EXERCISE GOAL. Drop the pictures, then repeat every record exactly as it stands.

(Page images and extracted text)

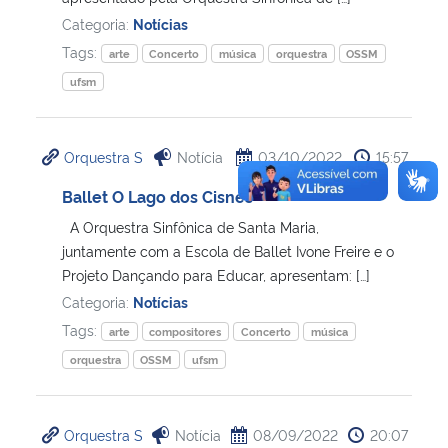
Categoria:
Notícias
Tags:
arte
Concerto
música
orquestra
OSSM
ufsm
Orquestra S
Notícia
03/10/2022
15:57
Ballet O Lago dos Cisnes
A Orquestra Sinfônica de Santa Maria,
juntamente com a Escola de Ballet Ivone Freire e o
Projeto Dançando para Educar, apresentam: […]
Categoria:
Notícias
Tags:
arte
compositores
Concerto
música
orquestra
OSSM
ufsm
Orquestra S
Notícia
08/09/2022
20:07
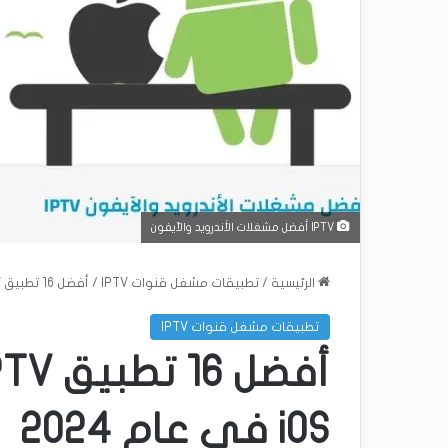
IPTV أفضل مشغلات الأندرويد والآيفون
الرئيسية
/
تطبيقات مشغل قنوات IPTV
/
أفضل 16 تطبيق IPTV لأجهزة Android و iOS في عام 2024
تطبيقات مشغل قنوات IPTV
iOS في عام 2024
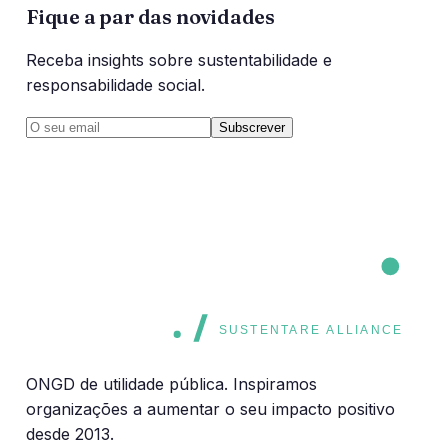
Fique a par das novidades
Receba insights sobre sustentabilidade e
responsabilidade social.
Subscrever
CORE
CORE
SUSTENTARE ALLIANCE
ONGD de utilidade pública. Inspiramos
organizações a aumentar o seu impacto positivo
desde 2013.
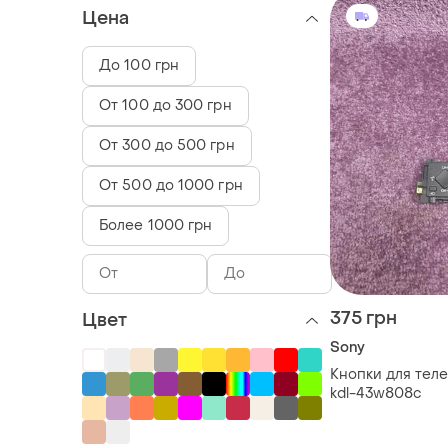
Цена
До 100 грн
От 100 до 300 грн
От 300 до 500 грн
От 500 до 1000 грн
Более 1000 грн
375 грн
Цвет
Sony
Кнопки для теле
kdl-43w808c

RESPONSE.
Categoria:
Notícias
Tags:
arte
Concerto
música
orquestra
OSSM
ufsm
Orquestra S
Notícia
03/10/2022
15:57
Ballet O Lago dos Cisnes
A Orquestra Sinfônica de Santa Maria,
juntamente com a Escola de Ballet Ivone Freire e o
Projeto Dançando para Educar, apresentam: […]
Categoria:
Notícias
Tags:
arte
compositores
Concerto
música
orquestra
OSSM
ufsm
Orquestra S
Notícia
08/09/2022
20:07
IPTV أفضل مشغلات الأندرويد والآيفون
الرئيسية
/
تطبيقات مشغل قنوات IPTV
/
أفضل 16 تطبيق IPTV لأجهزة Android و iOS في عام 2024
تطبيقات مشغل قنوات IPTV
iOS في عام 2024
Fique a par das novidades
Receba insights sobre sustentabilidade e
responsabilidade social.
Subscrever
CORE
CORE
SUSTENTARE ALLIANCE
ONGD de utilidade pública. Inspiramos
organizações a aumentar o seu impacto positivo
desde 2013.
Цена
До 100 грн
От 100 до 300 грн
От 300 до 500 грн
От 500 до 1000 грн
Более 1000 грн
375 грн
Цвет
Sony
Кнопки для теле
kdl-43w808c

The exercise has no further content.